Nº 2565 - Outubro de 2015
Análise dos conflitos atuais, ameaças, riscos e prospectivas
General
José Alberto Loureiro dos Santos

Dos conflitos em actividade, apenas existe um que pode ser considerado com clareza uma “guerra entre Estados”. Trata-se da guerra entre o Sudão e o Sudão do Sul.

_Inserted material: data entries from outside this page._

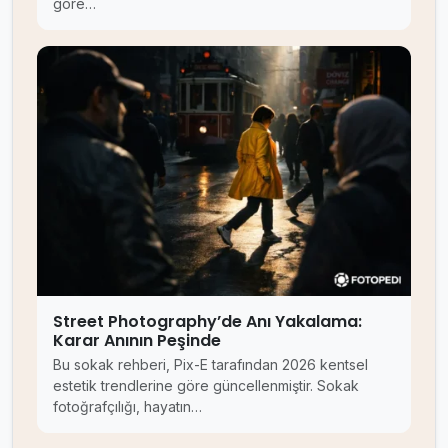
göre…
Street Photography’de Anı Yakalama:
Karar Anının Peşinde
Bu sokak rehberi, Pix-E tarafından 2026 kentsel
estetik trendlerine göre güncellenmiştir. Sokak
fotoğrafçılığı, hayatın…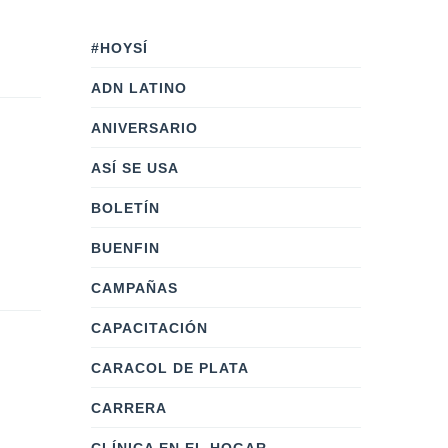
#HOYSÍ
ADN LATINO
ANIVERSARIO
ASÍ SE USA
BOLETÍN
BUENFIN
CAMPAÑAS
CAPACITACIÓN
CARACOL DE PLATA
CARRERA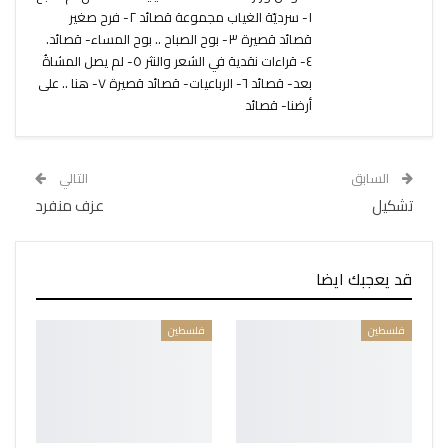
١- سرديّة الغياب مجموعة قصائد ٢- فرح صغير
قصائد قصيرة ٣- بوح الصباح .. بوح المساء- قصائد.
٤- قراءات نقدية في الشعر والنثر ٥- لم يصل المشاةُ
بعد- قصائد ٦- الرباعيات- قصائد قصيرة ٧- هنا .. على
أرضنا- قصائد
السابق
التالي
تشكيل
عزف منفرد
قد يعجبك ايضا
فلسطين
فلسطين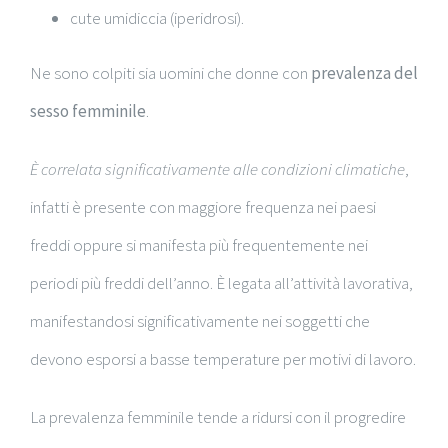
cute umidiccia (iperidrosi).
Ne sono colpiti sia uomini che donne con
prevalenza del
sesso femminile
.
È correlata significativamente alle condizioni climatiche
,
infatti è presente con maggiore frequenza nei paesi
freddi oppure si manifesta più frequentemente nei
periodi più freddi dell’anno. È legata all’attività lavorativa,
manifestandosi significativamente nei soggetti che
devono esporsi a basse temperature per motivi di lavoro.
La prevalenza femminile tende a ridursi con il progredire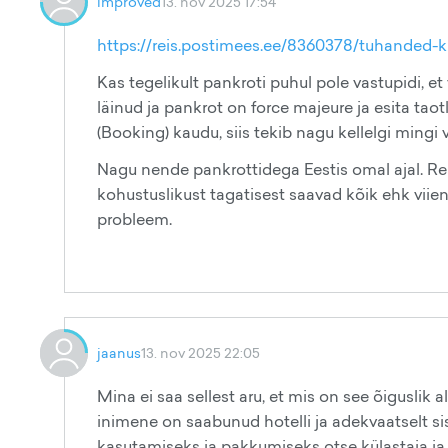
improved
13. nov 2025 17:54
https://reis.postimees.ee/8360378/tuhanded-kula
Kas tegelikult pankroti puhul pole vastupidi, e
läinud ja pankrot on force majeure ja esita ta
(Booking) kaudu, siis tekib nagu kellelgi ming
Nagu nende pankrottidega Eestis omal ajal. Reis
kohustuslikust tagatisest saavad kõik ehk viie
probleem.
jaanus
13. nov 2025 22:05
Mina ei saa sellest aru, et mis on see õiguslik 
inimene on saabunud hotelli ja adekvaatselt si
kasutamiseks ja pakkumiseks otse külastaja ja h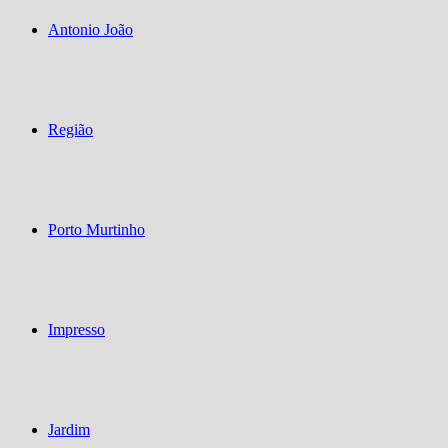
Antonio João
Região
Porto Murtinho
Impresso
Jardim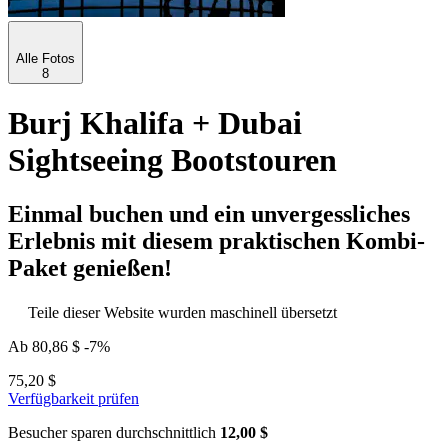
Alle Fotos
8
Burj Khalifa + Dubai
Sightseeing Bootstouren
Einmal buchen und ein unvergessliches
Erlebnis mit diesem praktischen Kombi-
Paket genießen!
Teile dieser Website wurden maschinell übersetzt
Ab
80,86 $
-7%
75,20 $
Verfügbarkeit prüfen
Besucher sparen durchschnittlich
12,00 $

Os restantes caracterizam-se por serem conflitos internos de um Estado contra um actor não estatal, mais ou menos organizado, mais ou menos sólido, que, com frequência, recebe apoios operacionais de um outro Estado, como fornecimento de material e equipamento ou de equipas de conselheiros e/ou instrutores, embora normalmente negue tais apoios.

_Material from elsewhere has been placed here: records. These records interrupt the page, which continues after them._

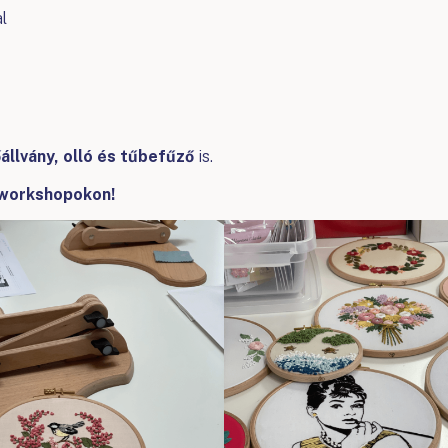
l
állvány, olló és tűbefűző
is.
 workshopokon!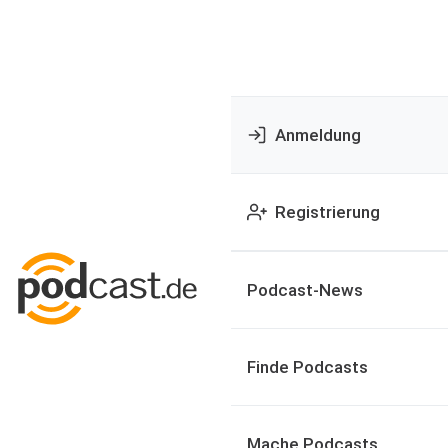
Anmeldung
Registrierung
Podcast-News
Finde Podcasts
Mache Podcasts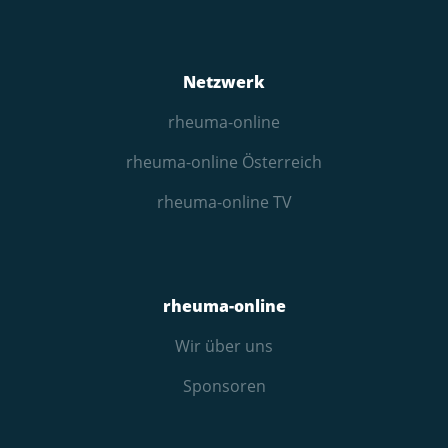
Netzwerk
rheuma-online
rheuma-online Österreich
rheuma-online TV
rheuma-online
Wir über uns
Sponsoren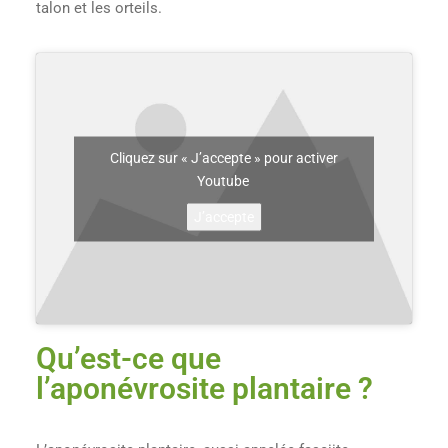
talon et les orteils.
Cliquez sur « J’accepte » pour activer
Youtube
J’accepte
Qu’est-ce que
l’aponévrosite plantaire ?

Não são previsíveis conflitos militares generalizados, como os da I e II GM que caracterizaram o século XX, porquanto os efeitos destruidores dos armamentos e equipamentos mais modernos são de tal dimensão que eles seriam concluídos sem vencedores. Todos ficariam vencidos.

Por outro lado, os diversos conflitos militares envolverão acções de ciber ataque com maior ou menor dimensão, alguns deles de tal modo demolidores que, paralisando as infra-estruturas críticas do adversário, o obrigarão a ajoelhar.

Segundo o relatório anual do Instituto de Heidelberg de Pesquisa Internacional de Conflitos (HIIK, na notação alemã), foram contabilizados no “Barómetro de Conflitos de 2014” um total de quarenta e seis considerados “altamente violentos”, dos quais denomina vinte e um como “guerras” e vinte e cinco como “guerras limitadas”, num total de 424 conflitos que se verificaram em todo o mundo, dos quais 223 tiveram o emprego da violência.

Com base neste último relatório, pode afirmar-se que o número de conflitos altamente violentos aumentaram para quarenta e seis conflitos, por ter sido acrescentado, aos quarenta e cinco de há dois anos, o conflito que se desenvolve, desde o ano passado, no Leste da Ucrânia. Entre os outros conflitos em curso podem referir-se os do Afeganistão (ainda continua, embora com uma forma diferente da que tinha com os norte-americanos no país), Síria, Paquistão, Iraque, Mali, República Centro-Africana, Sudão contra Sudão do Sul, Egipto, Filipinas, México (guerras contra e entre os cartéis de droga), República Democrática do Congo, Líbia, Tunísia, Turquia, e no Brasil e Colômbia também contra os traficantes. Note-se que onze deles ocorrem na África Subsaariana.

Para além destes, registe-se ainda a disputa pela China do cordão de ilhas que se situam ao longo da sua costa, como a Ilha Dyao com o Japão, e os arquipélagos Paracel e Spratley com o Vietnam, as Filipinas, a China, Taiwan, Brunei e Malásia, todos estados ribeirinhos do Mar do Sul da China. Pequim decidiu mesmo alargar um atol ou rochedo (para já) com múltiplas dragagens de areia, dando-lhe a dimensão de ilha, com a finalidade de alargar as águas territoriais chinesas.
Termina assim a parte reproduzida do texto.